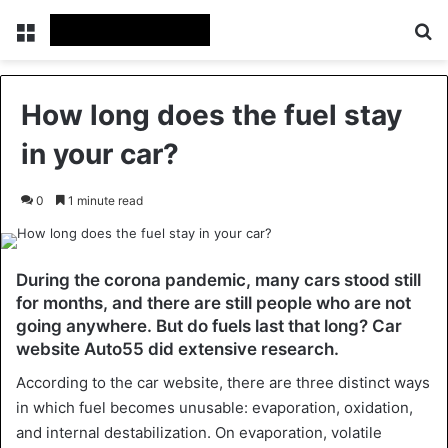
Menu
Se
How long does the fuel stay
in your car?
0
1 minute read
During the corona pandemic, many cars stood still
for months, and there are still people who are not
going anywhere. But do fuels last that long? Car
website Auto55 did extensive research.
According to the car website, there are three distinct ways
in which fuel becomes unusable: evaporation, oxidation,
and internal destabilization. On evaporation, volatile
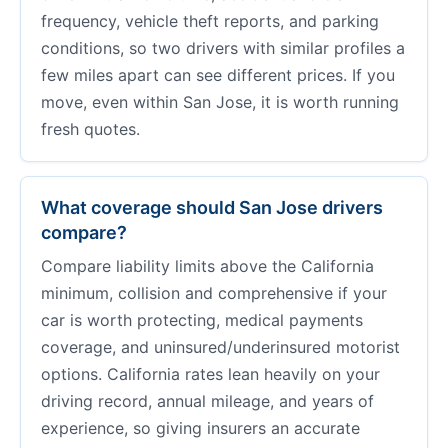
frequency, vehicle theft reports, and parking
conditions, so two drivers with similar profiles a
few miles apart can see different prices. If you
move, even within San Jose, it is worth running
fresh quotes.
What coverage should San Jose drivers
compare?
Compare liability limits above the California
minimum, collision and comprehensive if your
car is worth protecting, medical payments
coverage, and uninsured/underinsured motorist
options. California rates lean heavily on your
driving record, annual mileage, and years of
experience, so giving insurers an accurate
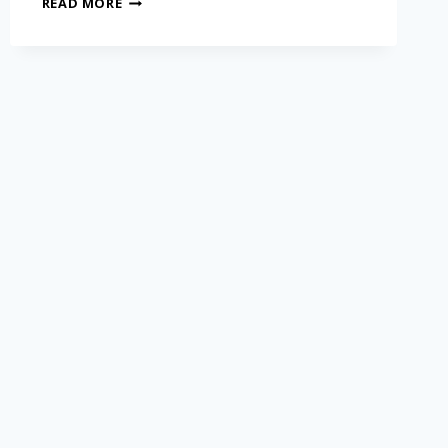
READ MORE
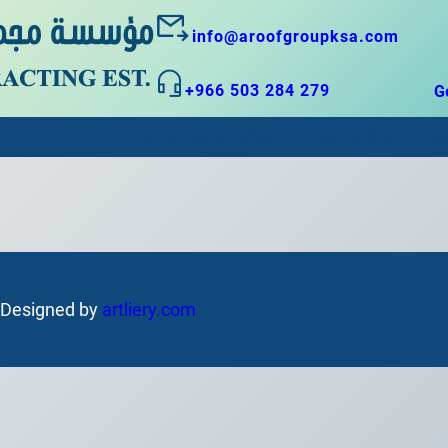
info@aroofgroupksa.com
+966 503 284 279
G
Home
About-US
General-Contracting
IT Sy
| Designed by
artliery.com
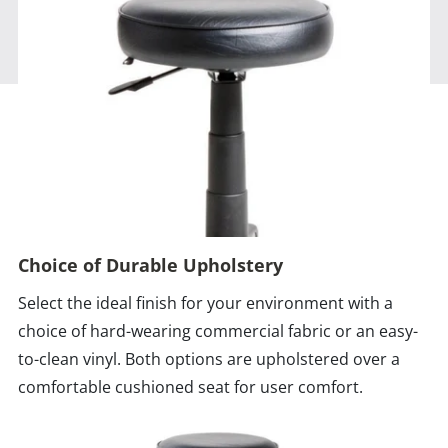
Choice of Durable Upholstery
Select the ideal finish for your environment with a
choice of hard-wearing commercial fabric or an easy-
to-clean vinyl. Both options are upholstered over a
comfortable cushioned seat for user comfort.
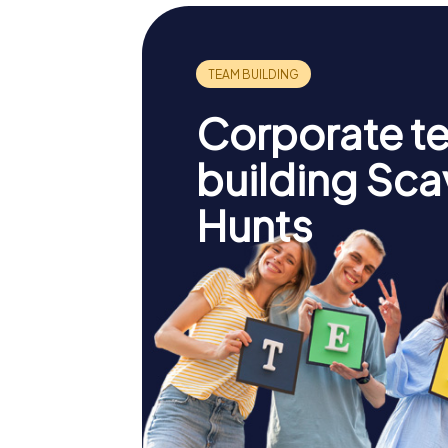
Corporate t
building Sc
Hunts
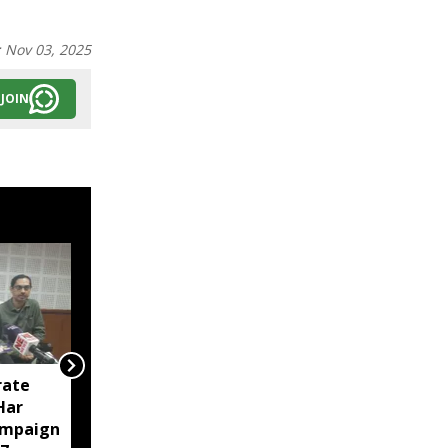
:
Nov 03, 2025
JOIN
rate
Tripura police arrest 23
‘Har
in intensified anti-drug
ampaign
crackdown in Agartala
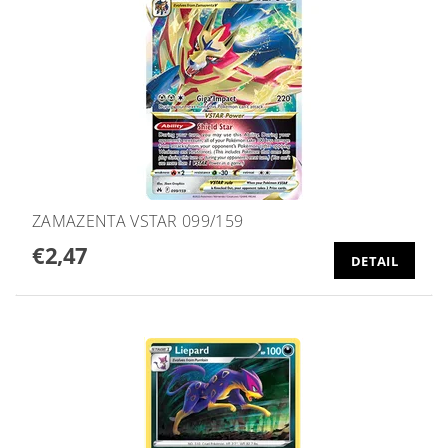
ZAMAZENTA VSTAR 099/159
€2,47
DETAIL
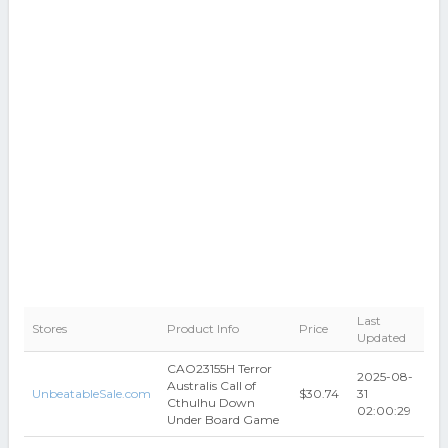
Last
Stores
Product Info
Price
Updated
CAO23155H Terror
2025-08-
Australis Call of
UnbeatableSale.com
$30.74
31
Cthulhu Down
02:00:29
Under Board Game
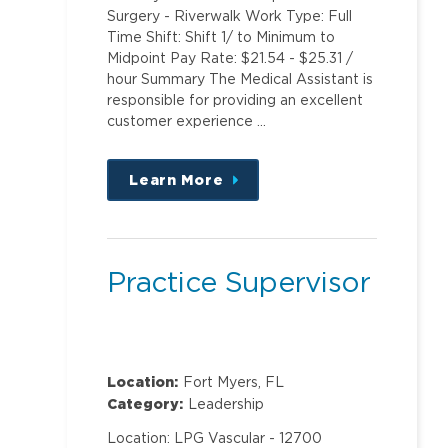
Surgery - Riverwalk Work Type: Full
Time Shift: Shift 1/ to Minimum to
Midpoint Pay Rate: $21.54 - $25.31 /
hour Summary The Medical Assistant is
responsible for providing an excellent
customer experience …
Learn More
about
this
position
Practice Supervisor
Location:
Fort Myers, FL
Category:
Leadership
Location: LPG Vascular - 12700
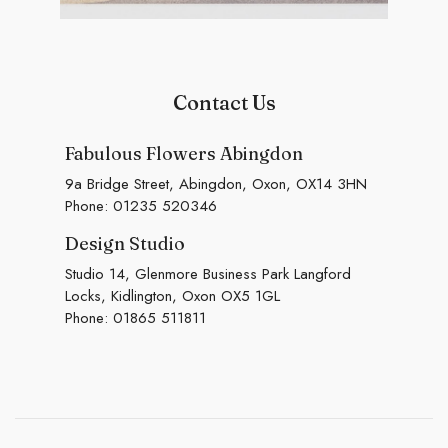
Contact Us
Fabulous Flowers Abingdon
9a Bridge Street, Abingdon, Oxon, OX14 3HN
Phone:
01235 520346
Design Studio
Studio 14, Glenmore Business Park Langford
Locks, Kidlington, Oxon OX5 1GL
Phone:
01865 511811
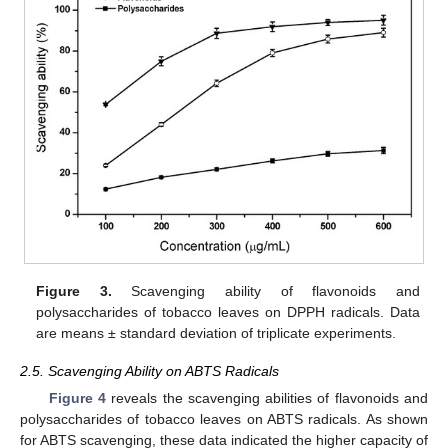
Figure 3.
Scavenging ability of flavonoids and
polysaccharides of tobacco leaves on DPPH radicals. Data
are means ± standard deviation of triplicate experiments.
2.5. Scavenging Ability on ABTS Radicals
Figure 4
reveals the scavenging abilities of flavonoids and
polysaccharides of tobacco leaves on ABTS radicals. As shown
for ABTS scavenging, these data indicated the higher capacity of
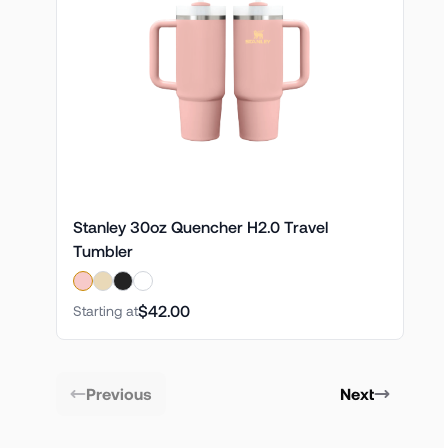
Stanley 30oz Quencher H2.0 Travel
Tumbler
$42.00
Starting at
Previous
Next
========================
== Exercise directions ==
Pictures do not belong in the copy; repeat the rest of the listing exactly.

== Solution to this task ==
Menu
Se
How long does the fuel stay
in your car?
0
1 minute read
During the corona pandemic, many cars stood still
for months, and there are still people who are not
going anywhere. But do fuels last that long? Car
website Auto55 did extensive research.
According to the car website, there are three distinct ways
in which fuel becomes unusable: evaporation, oxidation,
and internal destabilization. On evaporation, volatile
frequency, vehicle theft reports, and parking
conditions, so two drivers with similar profiles a
few miles apart can see different prices. If you
move, even within San Jose, it is worth running
fresh quotes.
What coverage should San Jose drivers
compare?
Compare liability limits above the California
minimum, collision and comprehensive if your
car is worth protecting, medical payments
coverage, and uninsured/underinsured motorist
options. California rates lean heavily on your
driving record, annual mileage, and years of
experience, so giving insurers an accurate
READ MORE
info@aroofgroupksa.com
+966 503 284 279
G
Home
About-US
General-Contracting
IT Sy
| Designed by
artliery.com
Choice of Durable Upholstery
Select the ideal finish for your environment with a
choice of hard-wearing commercial fabric or an easy-
to-clean vinyl. Both options are upholstered over a
comfortable cushioned seat for user comfort.
Corporate t
building Sc
Hunts
:
Nov 03, 2025
JOIN
rate
Tripura police arrest 23
‘Har
in intensified anti-drug
ampaign
crackdown in Agartala
ZAMAZENTA VSTAR 099/159
€2,47
DETAIL
Last
Stores
Product Info
Price
Updated
CAO23155H Terror
2025-08-
Australis Call of
UnbeatableSale.com
$30.74
31
Cthulhu Down
02:00:29
Under Board Game
Surgery - Riverwalk Work Type: Full
Time Shift: Shift 1/ to Minimum to
Midpoint Pay Rate: $21.54 - $25.31 /
hour Summary The Medical Assistant is
responsible for providing an excellent
customer experience …
Learn More
about
this
position
Practice Supervisor
Location:
Fort Myers, FL
Category:
Leadership
Location: LPG Vascular - 12700
Contact Us
Fabulous Flowers Abingdon
9a Bridge Street, Abingdon, Oxon, OX14 3HN
Phone:
01235 520346
Design Studio
Studio 14, Glenmore Business Park Langford
Locks, Kidlington, Oxon OX5 1GL
Phone:
01865 511811
Figure 3.
Scavenging ability of flavonoids and
polysaccharides of tobacco leaves on DPPH radicals. Data
are means ± standard deviation of triplicate experiments.
2.5. Scavenging Ability on ABTS Radicals
Figure 4
reveals the scavenging abilities of flavonoids and
polysaccharides of tobacco leaves on ABTS radicals. As shown
for ABTS scavenging, these data indicated the higher capacity of
Stanley 30oz Quencher H2.0 Travel
Tumbler
$42.00
Starting at
Previous
Next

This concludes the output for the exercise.